Interview du Pr Olivier Guérin, Vice-Président de la SFGG

La Ministre de la Santé et des Solidarités Agnès Buzyn a octroyé dans son plan santé une aide de 15 millions d’€ pour la prévention en Ehpad. Quelle est votre réaction ?

Nous, les professionnels de la médecine gériatrique et gérontologique, tenons bien sûr à saluer le geste de Mme Agnès Buzyn qui est ciblé sur la perte d’autonomie et l’aggravation de l’état de santé mais nous tenons rappeler que la prévention et l’accompagnement de la perte d’autonomie passent aussi par le financement des conseils départementaux. Or dans ce domaine la disparité départementale en matière de financement GIR est significative.

 

De quelle aide s’agit-il ?

Le conseil départemental (anciennement conseil général) est notamment en charge du versement de l’APA (allocation personnalisée d’autonomie) et de l’ASH (aide sociale à l’hébergement). Il est également en charge de l’autorisation et du contrôle des services d’aide à domicile, des résidences-autonomie et des Ehpad.

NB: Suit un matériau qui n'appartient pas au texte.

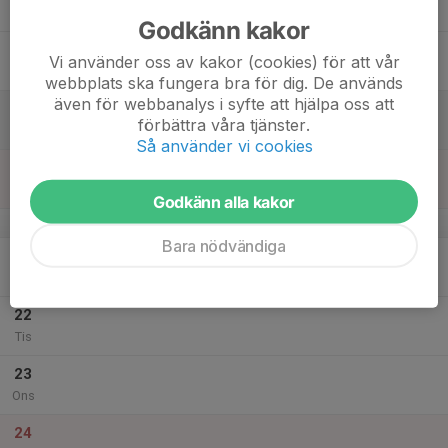
Tor
Godkänn kakor
18
Vi använder oss av kakor (cookies) för att vår
Fre
webbplats ska fungera bra för dig. De används
även för webbanalys i syfte att hjälpa oss att
19
förbättra våra tjänster.
Lör
Så använder vi cookies
20
Sön
Godkänn alla kakor
v.52
Bara nödvändiga
21
Mån
22
Tis
23
Ons
24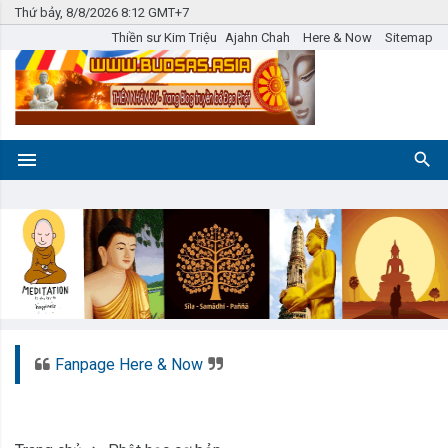
Thứ bảy, 8/8/2026 8:12 GMT+7
Thiền sư Kim Triệu
Ajahn Chah
Here & Now
Sitemap
Fanpage Here & Now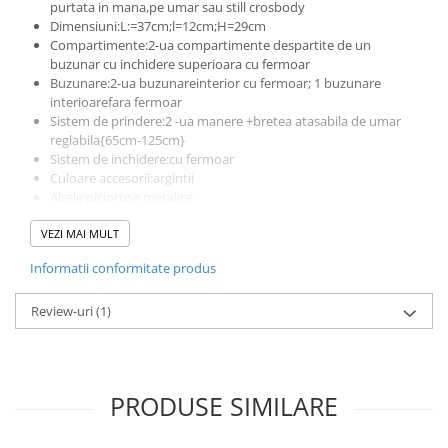
purtata in mana,pe umar sau still crosbody
Dimensiuni:L:=37cm;l=12cm;H=29cm
Compartimente:2-ua compartimente despartite de un
buzunar cu inchidere superioara cu fermoar
Buzunare:2-ua buzunareinterior cu fermoar; 1 buzunare
interioarefara fermoar
Sistem de prindere:2 -ua manere +bretea atasabila de umar
reglabila{65cm-125cm}
Sistem de inchidere:cu fermoar
Culoare accesorii:argintii
Altele:picioruse metalice
Produs lucrat manual in Italia din materiale de calitate
VEZI MAI MULT
superioara
Informatii conformitate produs
Review-uri
(1)
PRODUSE SIMILARE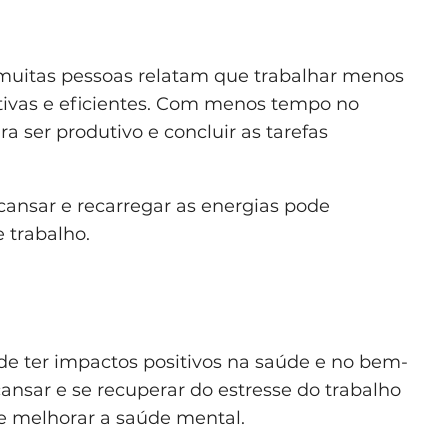
 muitas pessoas relatam que trabalhar menos
tivas e eficientes. Com menos tempo no
 ser produtivo e concluir as tarefas
cansar e recarregar as energias pode
 trabalho.
e ter impactos positivos na saúde e no bem-
cansar e se recuperar do estresse do trabalho
e melhorar a saúde mental.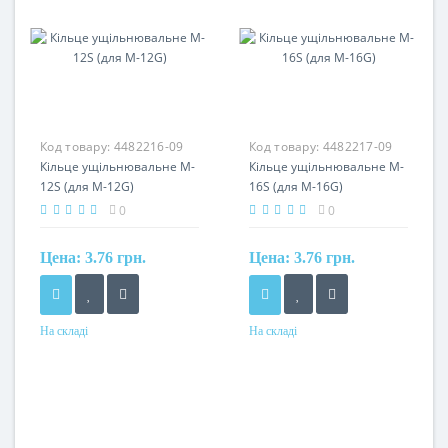
Код товару:
4482216-09
Код товару:
4482217-09
Кільце ущільнювальне M-
Кільце ущільнювальне M-
12S (для M-12G)
16S (для M-16G)
0
0
Цена:
3.76 грн.
Цена:
3.76 грн.
На складі
На складі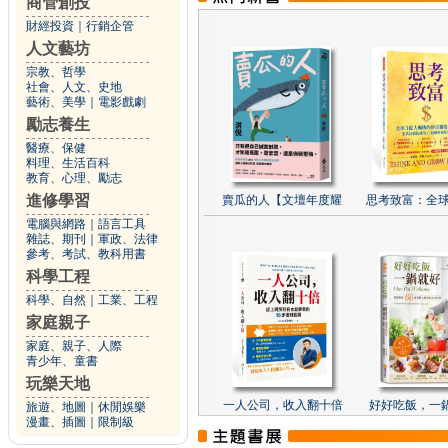
商管創投
財經投資
｜
行銷企管
人文藝坊
宗教、哲學
社會、人文、史地
藝術、美學
｜
電影戲劇
勵志養生
醫療、保健
料理、生活百科
教育、心理、勵志
進修學習
賣瓜的人【文壇年度耀
思考致富：全球
電腦與網路
｜
語言工具
雜誌、期刊
｜
軍政、法律
參考、考試、教科用書
科學工程
科學、自然
｜
工業、工程
家庭親子
家庭、親子、人際
青少年、童書
玩樂天地
一人公司，收入翻十倍
好好吃飯，一
旅遊、地圖
｜
休閒娛樂
漫畫、插圖
｜
限制級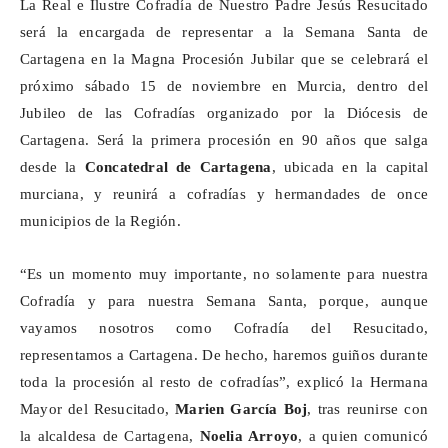
La Real e Ilustre Cofradía de Nuestro Padre Jesús Resucitado
será la encargada de representar a la Semana Santa de
Cartagena en la Magna Procesión Jubilar que se celebrará el
próximo sábado 15 de noviembre en Murcia, dentro del
Jubileo de las Cofradías organizado por la Diócesis de
Cartagena. Será la primera procesión en 90 años que
salga
desde
la
Concatedral de Cartagena
, ubicada en la capital
murciana, y reunirá a cofradías y hermandades de once
municipios de la Región.
“Es un momento muy importante, no solamente para nuestra
Cofradía y para nuestra Semana Santa, porque, aunque
vayamos nosotros como Cofradía del Resucitado,
representamos a Cartagena. De hecho, haremos guiños durante
toda la procesión al resto de cofradías”, explicó la Hermana
Mayor del Resucitado,
Marien García Boj
, tras reunirse con
la alcaldesa de Cartagena,
Noelia Arroyo
, a quien comunicó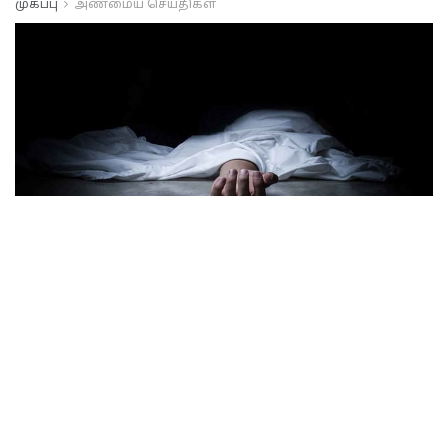
முகப்பு
அண்மைய செய்திகள்
யாழில்.13 வயது
சிறுவன் உள்ளிட்ட
மூவர் தவறான
முடிவால் உயிர்மாய்ப்பு.
A
புரட்டாதி 17, 2024
A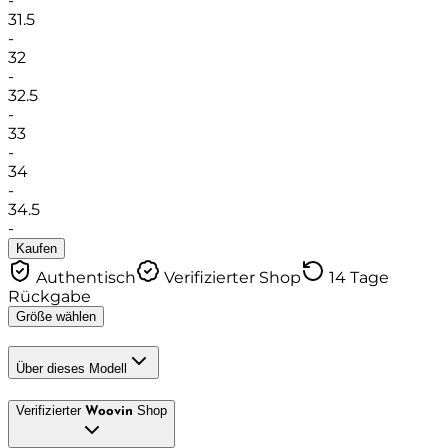
-
31.5
-
32
-
32.5
-
33
-
34
-
34.5
-
Kaufen
Authentisch
Verifizierter Shop
14 Tage
Rückgabe
Größe wählen
Über dieses Modell
Verifizierter
Shop
Woovin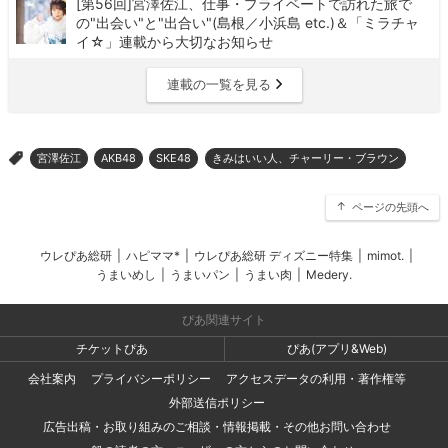
[第56回]宮澤佐江、仕事・プライベートで訪れた旅で
の"出会い"と"出合い"(島根／小浜島 etc.)＆「ミラチャ
イ☆」連載から大切なお知らせ
連載の一覧を見る
宮澤佐江
AKB48
SKE48
きみはいい人、チャーリー・ブラウン
>
ページの先頭へ
ウレぴあ総研
|
ハピママ*
|
ウレぴあ総研 ディズニー特集
|
mimot.
|
うまいめし
|
うまいパン
|
うまい肉
|
Medery.
ぴあ関連サイト
チケットぴあ
ぴあ(アプリ&Web)
会社案内
プライバシーポリシー
アクセスデータの利用・著作権等
外部送信ポリシー
広告出稿・お取り組みのご相談・情報掲載・その他お問い合わせ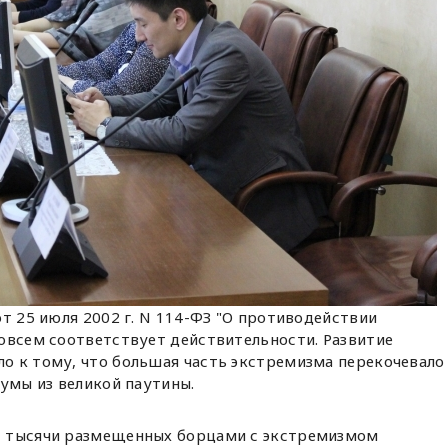
от 25 июля 2002 г. N 114-ФЗ "О противодействии
овсем соответствует действительности. Развитие
о к тому, что большая часть экстремизма перекочевало
 умы из великой паутины.
73 тысячи размещенных борцами с экстремизмом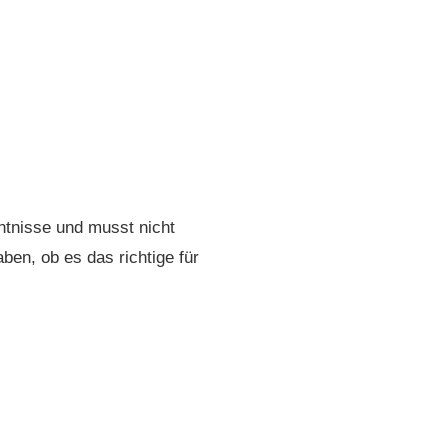
ntnisse und musst nicht
ben, ob es das richtige für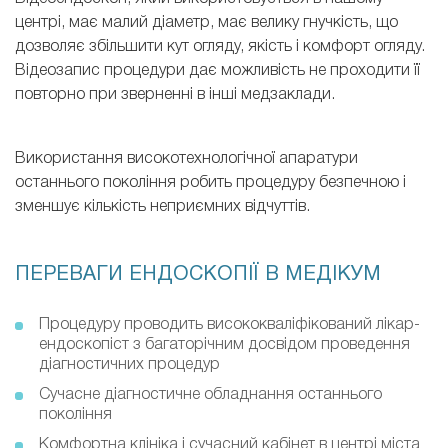
центрі, має малий діаметр, має велику гнучкість, що
дозволяє збільшити кут огляду, якість і комфорт огляду.
Відеозапис процедури дає можливість не проходити її
повторно при зверненні в інші медзаклади.
Використання високотехнологічної апаратури
останнього покоління робить процедуру безпечною і
зменшує кількість неприємних відчуттів.
ПЕРЕВАГИ ЕНДОСКОПІЇ В МЕДІКУМ
Процедуру проводить висококваліфікований лікар-
ендоскопіст з багаторічним досвідом проведення
діагностичних процедур
Сучасне діагностичне обладнання останнього
покоління
Комфортна клініка і сучасний кабінет в центрі міста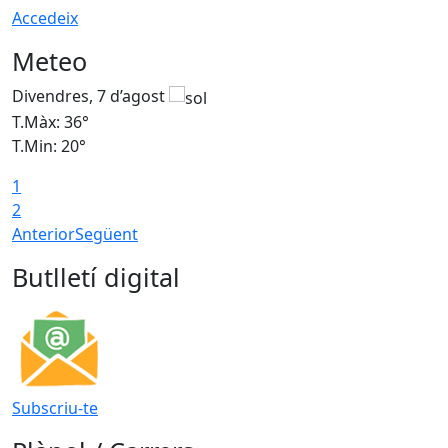
Accedeix
Meteo
Divendres, 7 d’agost
D
T.Màx: 36°
T
T.Min: 20°
T
1
T
2
Anterior
Següent
Butlletí digital
Subscriu-te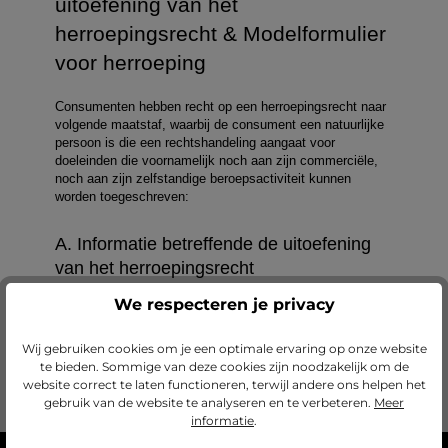
We respecteren je privacy
Wij gebruiken cookies om je een optimale ervaring op onze website
te bieden. Sommige van deze cookies zijn noodzakelijk om de
website correct te laten functioneren, terwijl andere ons helpen het
gebruik van de website te analyseren en te verbeteren.
Meer
informatie
.
Gemaakt in Duitsland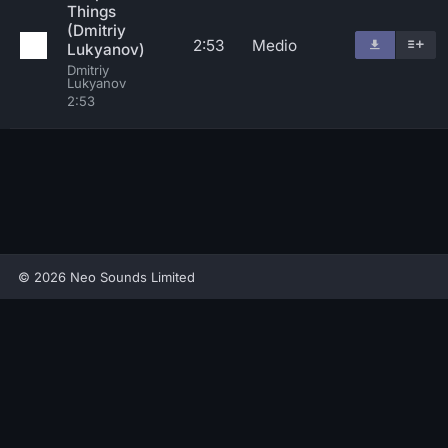
Things
(Dmitriy
2:53
Medio
Lukyanov)
Dmitriy
Lukyanov
2:53
© 2026 Neo Sounds Limited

Il fixe les tarifs de prestations offertes par les établissements et services habilités. C’est aussi le conseil départemental qui délivre l’agrément aux accueillants familiaux pour personnes âgées et handicapées.

Quelles sont les disparités dont vous parlez ?

Les dispositions issues de l’article 58 de la loi prévoient que les financements versés par les conseils départementaux pour la prise en charge de la dépendance sont déterminés en tenant compte du niveau de dépendance moyen des résidents et de leurs besoins. Afin de ne pas alourdir la charge financière des conseils départementaux, la convergence des tarifs dépendance des EHPAD est organisée autour du tarif moyen départemental. Ainsi, chaque conseil départemental fixe annuellement la valeur du « point GIR », c’est-à-dire le nombre d’euros consacré pour chaque point de dépendance des résidents.
L’obligation de publier une valeur de point GIR départemental rend désormais très lisibles des politiques départementales. Et l’on remarque que tous les départements ne sont pas logés à la même enseigne et qu’il existe de grandes disparités entre départements. Les Alpes-Maritimes (5,68€), la Vienne (5,72€), les Bouches-du-Rhône (5,94€), la Haute-Corse (5,99€) sont les mauvaises élèves – ce sont les territoires les moins bien lotis (la valeur moyenne de points GIR départementaux est de 7€). Les mieux lotis sont la Corse du Sud (9,47€), la Martinique (8,86€) et le territoire de Belfort (8,40€) (source Mensuel des Retraites – n°203).
Ces disparités concernent tout autant les Ehpad que la vie et l’accompagnement à domicile.


Que préconisez-vous ?

Il faut que toute personne résidant en Ehpad en France puisse bénéficier du même niveau d’accompagnement, quel que soit le département où elle réside. Nous souhaitons une équité de traitement de nos aînés. Pour cela, il faut que l’état impose une harmonisation à la valorisation du point GIR à l’ensemble des collectivités territoriales, à un niveau suffisant. Le but est d’éviter d’avoir des écarts énormes entre plusieurs départements. Entre les Alpes-Maritimes et la Corse du Sud, nous sommes presque du simple au double ! La situation actuelle est une rupture profonde d’une valeur fondatrice de notre république : l’égalité des soins et de l’accompagnement sur notre territoire national.